> [Extracted records]
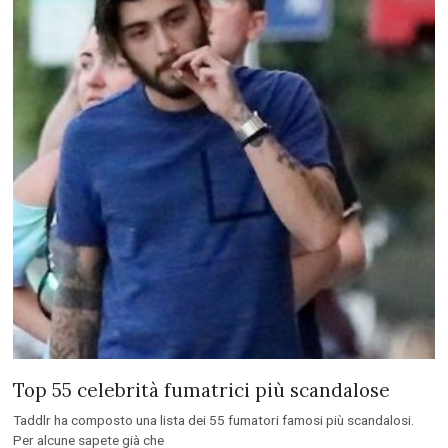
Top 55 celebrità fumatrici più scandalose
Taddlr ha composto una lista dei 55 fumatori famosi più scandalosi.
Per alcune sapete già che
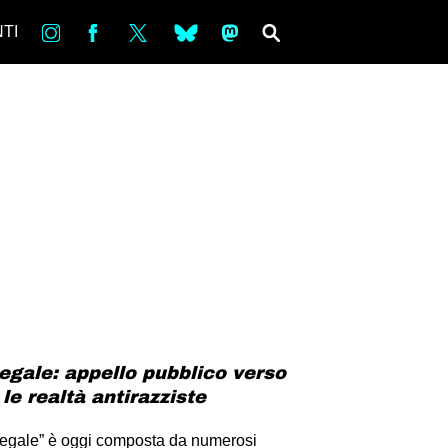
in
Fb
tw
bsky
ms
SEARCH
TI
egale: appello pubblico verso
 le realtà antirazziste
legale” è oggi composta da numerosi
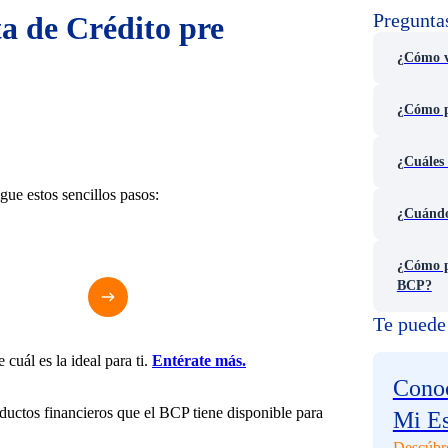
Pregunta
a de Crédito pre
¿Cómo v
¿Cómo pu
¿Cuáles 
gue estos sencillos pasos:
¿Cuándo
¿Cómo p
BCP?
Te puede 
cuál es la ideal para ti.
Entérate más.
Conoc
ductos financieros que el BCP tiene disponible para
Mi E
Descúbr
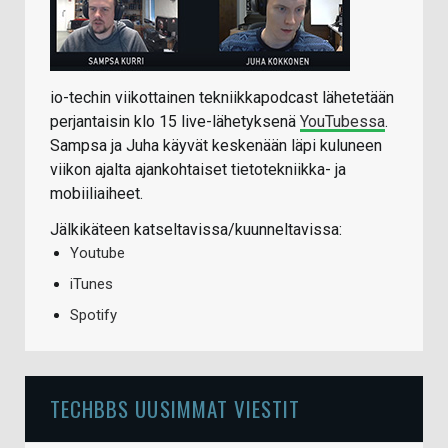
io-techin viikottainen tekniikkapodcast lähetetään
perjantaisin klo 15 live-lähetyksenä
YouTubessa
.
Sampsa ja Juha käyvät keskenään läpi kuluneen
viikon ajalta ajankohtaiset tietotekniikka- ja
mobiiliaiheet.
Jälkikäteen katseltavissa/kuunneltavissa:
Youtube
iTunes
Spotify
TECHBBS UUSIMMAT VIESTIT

> [Problem statement]
Starting at the line that contains "Sampsa ja Juha käyvät keskenään läpi kuluneen", transcribe every line through the last line of the entries above, exactly, and nothing else.

> [Solution below]
Sampsa ja Juha käyvät keskenään läpi kuluneen
viikon ajalta ajankohtaiset tietotekniikka- ja
mobiiliaiheet.
Jälkikäteen katseltavissa/kuunneltavissa:
Youtube
iTunes
Spotify
TECHBBS UUSIMMAT VIESTIT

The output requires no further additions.